Figure 4: Qualitative comparison showing temporal profiles (green boxes).

In Figure 4, look at the green boxes. The competitors (Depth-Anything-V2 and NVDS) show vertical jittering in the temporal slices. DepthCrafter’s profiles are smooth and continuous, effectively reconstructing the motion of the object rather than just independent frames.

Why the Inference Strategy Matters

The authors also performed an ablation study to prove the necessity of their stitching strategy.

Figure 6: Ablation study of the inference strategy.

  • Baseline: Independent segments. Result: Visible seams and jumps in depth.
  • + Initialization: Better consistency, but still some artifacts at boundaries.
  • + Stitching (Full Method): Smooth transitions in both static (yellow arrow) and dynamic (blue arrow) regions.

Bonus: Single Image Performance

Interestingly, because DepthCrafter was trained to handle variable lengths (starting from 1 frame), it can also function as a single-image depth estimator.

Figure 5: Single-image depth estimation comparison.

Despite being a video model, it produces sharper details than Depth-Anything-V2 in complex scenes (like the truss bridge in the top row), likely due to the high-resolution synthetic data training in Stage 3.


5. Applications and Impact

Precise, consistent video depth opens the door to advanced visual effects that were previously only possible with expensive hardware or manual rotoscoping.

Figure 7: Applications in visual effects, including fog addition and relighting.

  • Atmospheric Effects: You can insert realistic fog that respects the actual distance of objects (thicker fog further away).
  • Relighting: Changing the time of day requires knowing the 3D geometry of the scene to cast shadows correctly.
  • Conditional Video Generation: Using the depth map as a structural guide to generate new videos (e.g., turning a horse rider into a sci-fi character) using tools like ControlNet.

6. Conclusion

DepthCrafter represents a significant leap forward in computer vision. By treating depth estimation not just as a regression task, but as a generative one, it leverages the massive priors locked inside foundation models like Stable Video Diffusion.

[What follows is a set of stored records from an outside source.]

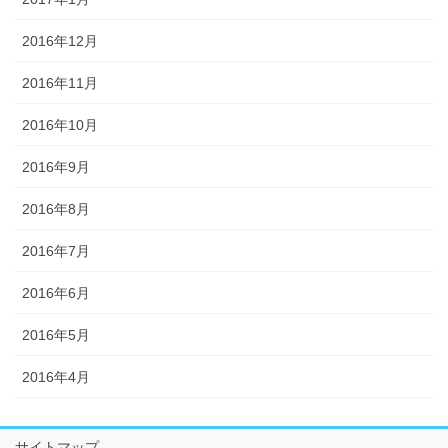
2016年12月
2016年11月
2016年10月
2016年9月
2016年8月
2016年7月
2016年6月
2016年5月
2016年4月
サイトマップ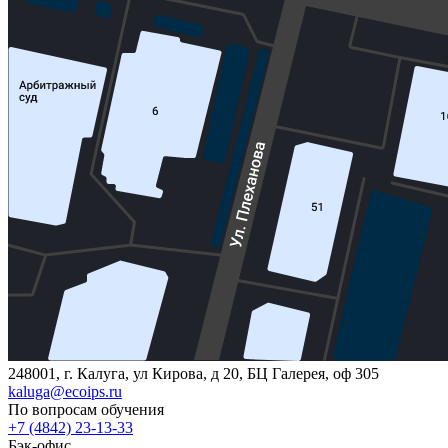
248001, г. Калуга, ул Кирова, д 20, БЦ Галерея, оф 305
kaluga@ecoips.ru
По вопросам обучения
+7 (4842) 23-13-33
Бэк-офис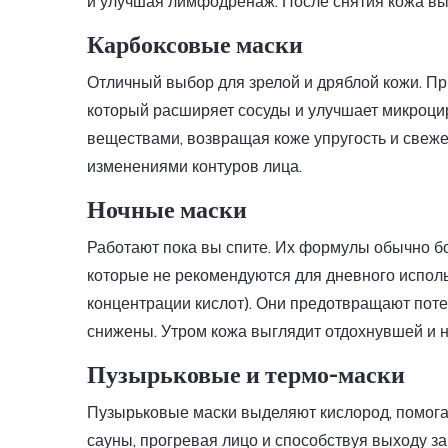
и улучшая лимфодренаж. После снятия кожа выг
Карбоксовые маски
Отличный выбор для зрелой и дряблой кожи. Пр
который расширяет сосуды и улучшает микроци
веществами, возвращая коже упругость и свеж
изменениями контуров лица.
Ночные маски
Работают пока вы спите. Их формулы обычно б
которые не рекомендуются для дневного испол
концентрации кислот). Они предотвращают поте
снижены. Утром кожа выглядит отдохнувшей и 
Пузырьковые и термо-маски
Пузырьковые маски выделяют кислород, помога
сауны, прогревая лицо и способствуя выходу з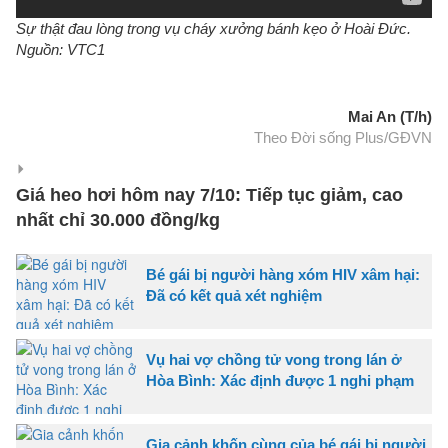
Sự thật đau lòng trong vụ cháy xưởng bánh kẹo ở Hoài Đức.
Nguồn: VTC1
Mai An (T/h)
Theo Đời sống Plus/GĐVN
Giá heo hơi hôm nay 7/10: Tiếp tục giảm, cao
nhất chỉ 30.000 đồng/kg
Bé gái bị người hàng xóm HIV xâm hại:
Đã có kết quả xét nghiệm
Vụ hai vợ chồng tử vong trong lán ở
Hòa Bình: Xác định được 1 nghi phạm
Gia cảnh khốn cùng của bé gái bị người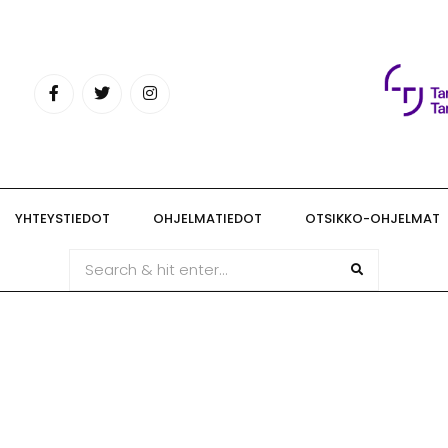
YHTEYSTIEDOT
OHJELMATIEDOT
OTSIKKO-OHJELMAT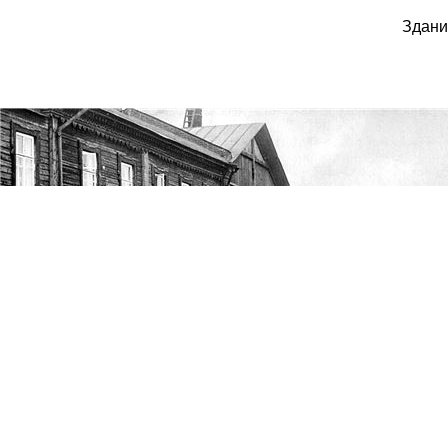
Здани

Its success relies on three pillars:

  1. Generative Prior: Using SVD to understand open-world content.
  2. Smart Training: A three-stage curriculum that balances realism, consistency, and detail.
  3. Flexible Inference: A stitching mechanism that decouples video length from memory constraints.

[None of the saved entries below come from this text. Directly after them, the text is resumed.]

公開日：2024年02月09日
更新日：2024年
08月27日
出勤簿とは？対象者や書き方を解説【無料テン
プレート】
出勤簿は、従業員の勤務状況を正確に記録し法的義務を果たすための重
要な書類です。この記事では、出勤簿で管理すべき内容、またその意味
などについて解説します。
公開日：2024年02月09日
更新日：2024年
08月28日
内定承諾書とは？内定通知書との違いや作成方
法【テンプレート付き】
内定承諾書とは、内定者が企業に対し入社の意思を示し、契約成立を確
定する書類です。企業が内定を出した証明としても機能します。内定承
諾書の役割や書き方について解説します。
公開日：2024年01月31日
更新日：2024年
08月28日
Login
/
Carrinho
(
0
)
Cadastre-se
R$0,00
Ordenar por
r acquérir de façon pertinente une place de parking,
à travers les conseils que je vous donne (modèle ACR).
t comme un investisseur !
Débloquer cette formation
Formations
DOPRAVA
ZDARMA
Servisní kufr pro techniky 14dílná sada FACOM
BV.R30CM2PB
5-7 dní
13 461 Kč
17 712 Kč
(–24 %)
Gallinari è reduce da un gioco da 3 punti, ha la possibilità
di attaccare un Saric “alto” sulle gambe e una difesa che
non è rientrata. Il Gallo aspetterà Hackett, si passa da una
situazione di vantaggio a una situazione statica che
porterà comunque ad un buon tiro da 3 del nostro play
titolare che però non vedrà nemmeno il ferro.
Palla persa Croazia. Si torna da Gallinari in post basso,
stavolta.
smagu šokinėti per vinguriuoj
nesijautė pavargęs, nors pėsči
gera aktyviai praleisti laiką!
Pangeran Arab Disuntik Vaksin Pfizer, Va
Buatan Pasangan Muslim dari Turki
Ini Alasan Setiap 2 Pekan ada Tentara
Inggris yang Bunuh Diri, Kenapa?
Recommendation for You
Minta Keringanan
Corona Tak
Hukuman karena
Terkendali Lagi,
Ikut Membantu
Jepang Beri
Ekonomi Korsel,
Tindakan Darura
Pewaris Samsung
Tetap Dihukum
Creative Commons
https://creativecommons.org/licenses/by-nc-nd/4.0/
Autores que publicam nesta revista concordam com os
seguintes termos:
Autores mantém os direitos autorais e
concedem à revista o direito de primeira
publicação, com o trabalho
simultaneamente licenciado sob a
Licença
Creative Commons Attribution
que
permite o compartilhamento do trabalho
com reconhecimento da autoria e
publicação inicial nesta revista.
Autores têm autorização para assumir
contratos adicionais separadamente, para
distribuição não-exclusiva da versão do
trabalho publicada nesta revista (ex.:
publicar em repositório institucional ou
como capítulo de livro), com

For students and researchers, DepthCrafter serves as an excellent case study in how to repurpose generative AI for discriminative tasks (like depth estimation) and how to engineer training pipelines to overcome hardware limitations.


Note: This blog post explains the research presented in the paper “DepthCrafter: Generating Consistent Long Depth Sequences for Open-world Videos” by Hu et al. All images are sourced from the original paper.